ST
321 Expectation and Variance
Estimating E(X):
In one of the previous classes we discussed that one
way to estimate the expectation E(X)
of a random variable X is to first
generate a large number of X’s and
then estimate E(X) by their mean. The
following R/Splus command can be used to estimate E(X) if X is an exponential random variable with rate 0.1:
> mean(rexp(10000, 0.1))
Run the above R/Splus
command and compare the result to the true E(X)=10.
Expectation of a function
of a random variable E{g(x)}:
The expected value of a
function g of a discrete random
variable X with probability density
function p(x) is the sum of g(x)*p(x) over all possible values of x, provided this sum converges
absolutely. Similarly, the expected
value of a function g of a continuous
random variable X with probability
density function f(x) is the integral
of g(x)*f(x) over all possible values
of x, provided this integral exists.
In either case, the expected value can be approximated by the sample mean of n independent simulated values of g(X). This result is a version of the
Law of Large Numbers.
Task 1.
(a).
Estimate the expectation of 3+2*X
where X is exponential with rate
2. Does E(3+2*X)=3+2*E(X)?
(b). Estimate the expected
value of |Z| where Z is standard normal. Does E(|Z|)=|E(Z)|?
(c). Estimate the expected
value of Y^2 where Y is Poisson(3).
Does E(Y^2)={E(Y)}^2?
(d). Estimate the expected
value of 1/Z, where Z is standard normal.
Variance of a random
variable X, Var(X)=E{X-E(X)}^2:
One function of a random
variable of particular interest is g(X)={X-E(X)}^2. The
expectation of g(X) is called the
variance of X, often denoted Var(X). If E(X) is known, the method in Task 1 can be used directly to
approximate Var(X).
That is, compute the mean of n
independent simulated values of g(X)={X-E(X)}^2. If E(X) is not known, replace E(X) by the sample mean and use n-1 as the divisor instead of n.
The resulting quantity is the sample variance, s^2. In R/Splus, the sample variance can be computed by the command var(x). The following
commands can be used to estimate Var(X) when X is exp(3)
with rate 3.
>
x<-rexp(10000,3)
>
sum((x-mean(x))^2)/(10000-1) #or you can do...
>
var(x)
Try the above commands.
Task 2.
(a).
Let x<-rt(10000,df=2), a
simulated t-distribution with 2
degrees of freedom. What is the mean of X?

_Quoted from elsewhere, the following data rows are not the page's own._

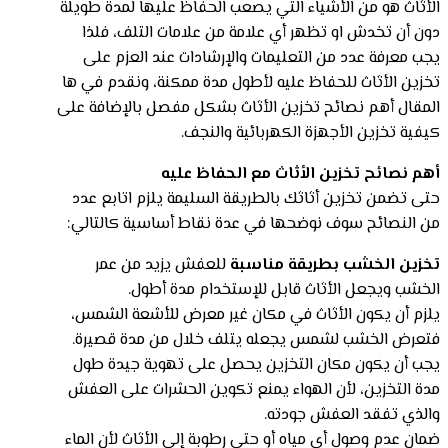
الأثاث هو من الأشياء التي يصعب الحفاظ عليها لمدة طويلة
دون أن تخدش او تظهر أي علامة من علامات التلف، فلذا
يجب معرفة عدد من التعليمات والإرشادات عند العزم على
تخزين الأثاث للحفاظ عليه لأطول مدة ممكنة، ونقدم في ها
المقال أهم نصائح تخزين الأثاث بشكل مفصل بالإضافة على
كيفية تخزين الأجهزة الكهربائية والنجف.
أهم نصائح تخزين الأثاث مع الحفاظ عليه
حتى تضمن تخزين أثاثك بالطريقة السليمة يلزم اتابع عدد
من النصائح سوف نوضحها في عدة نقاط أساسية كالتالي:
تخزين الخشب بطريقة مناسبة
للعفش يزيد من عمر
الخشب ويجعل الأثاث قابل للإستخدام مدة أطول.
يلزم أن يكون الأثاث في مكان غير معرض للأشعة الشمس،
فتعرض الخشب لشمس يجعله يتلف خلال من مدة قصيرة.
يجب أن يكون مكان التخزين يحصل على تهوية جيدة طول
مدة التخزين، لأن الهواء يمنع تكوين الحشرات على العفش
والذي تفقد العفش جودته.
ضمان عدم وصول أي مياه أو حتى رطوبة إلى الأثاث لأن الماء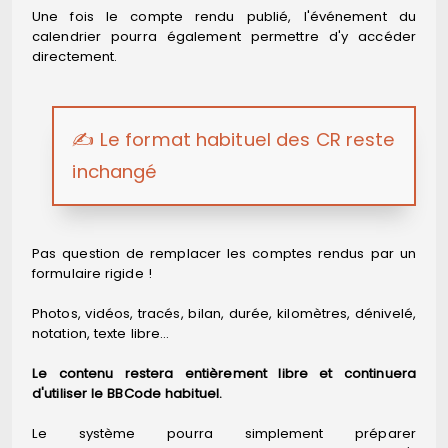
Une fois le compte rendu publié, l'événement du
calendrier pourra également permettre d'y accéder
directement.
✍️ Le format habituel des CR reste
inchangé
Pas question de remplacer les comptes rendus par un
formulaire rigide !
Photos, vidéos, tracés, bilan, durée, kilomètres, dénivelé,
notation, texte libre…
Le contenu restera entièrement libre et continuera
d'utiliser le BBCode habituel.
Le système pourra simplement préparer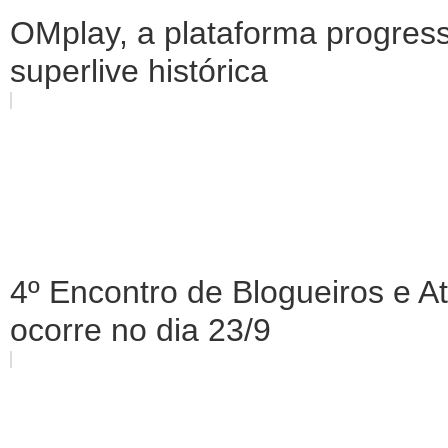
OMplay, a plataforma progress
superlive histórica
4º Encontro de Blogueiros e At
ocorre no dia 23/9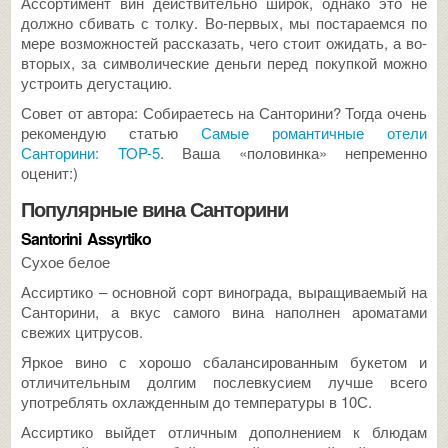
Ассортимент вин действительно широк, однако это не
должно сбивать с толку. Во-первых, мы постараемся по
мере возможностей рассказать, чего стоит ожидать, а во-
вторых, за символические деньги перед покупкой можно
устроить дегустацию.
Совет от автора: Собираетесь на Санторини? Тогда очень
рекомендую статью
Самые романтичные отели
Санторини: TOP-5
. Ваша «половинка» непременно
оценит:)
Популярные вина Санторини
Santorini Assyrtiko
Сухое белое
Ассиртико – основной сорт винограда, выращиваемый на
Санторини, а вкус самого вина наполнен ароматами
свежих цитрусов.
Яркое вино с хорошо сбалансированным букетом и
отличительным долгим послевкусием лучше всего
употреблять охлажденным до температуры в 10С.
Ассиртико выйдет отличным дополнением к блюдам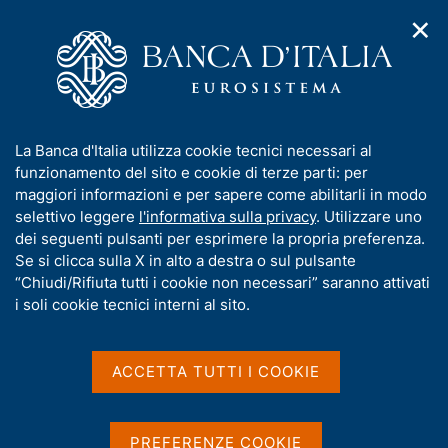
✕
H
A
o
C
p
m
e
r
e
r
i
p
c
Home
/
Media
/
Notizie
/
Ricerca
m
a
a
e
g
n
Risultati della ricerca
I
La Banca d'Italia utilizza cookie tecnici necessari al
n
e
e
n
funzionamento del sito e cookie di terze parti: per
u
l
d
f
maggiori informazioni e per sapere come abilitarli in modo
i
s
o
selettivo leggere
l'informativa sulla privacy
. Utilizzare uno
n
i
r
dei seguenti pulsanti per esprimere la propria preferenza.
a
t
m
Se si clicca sulla X in alto a destra o sul pulsante
v
o
i
a
“Chiudi/Rifiuta tutti i cookie non necessari” saranno attivati
g
t
i soli cookie tecnici interni al sito.
a
i
Trova elementi
z
v
i
a
o
ACCETTA TUTTI I COOKIE
n
s
All'interno di
e
u
Notizie
i
Dove si trovano le parole
PREFERENZE COOKIE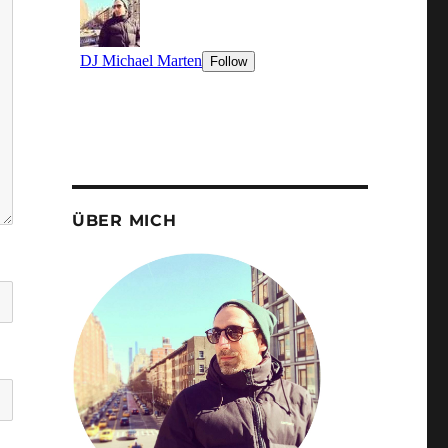
ÜBER MICH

What is the variance of X?
(b). Use s^2 to approximate the variance of a Poisson for lambda=1,2,…,99. What is the
relationship between the variance and the mean? To study the relationship, you
may want to use the following function to plot your approximated variances
against the approximated means.
task2b<-function(N=10000) {
meanarray<-seq(0,0,length=99)
vararray<-seq(0,0,length=99)
for (i in 1:99) {
x<-rpois(N, i)
meanarray[i]<-mean(x)
vararray[i]<-var(x)
}
plot(meanarray, vararray)
}
(c). Approximate the variance
of a binomial with 10 trials for p=1/100, 2/100,…,99/100.
(d). Approximate the variance
of an exponential with rate lambda. What
is the relationship between lambda and the variance?
(e). What
is the variance of 3+2*X where X is exponential with rate 2? In general, what is the variance of a+b*X where a and b are constants?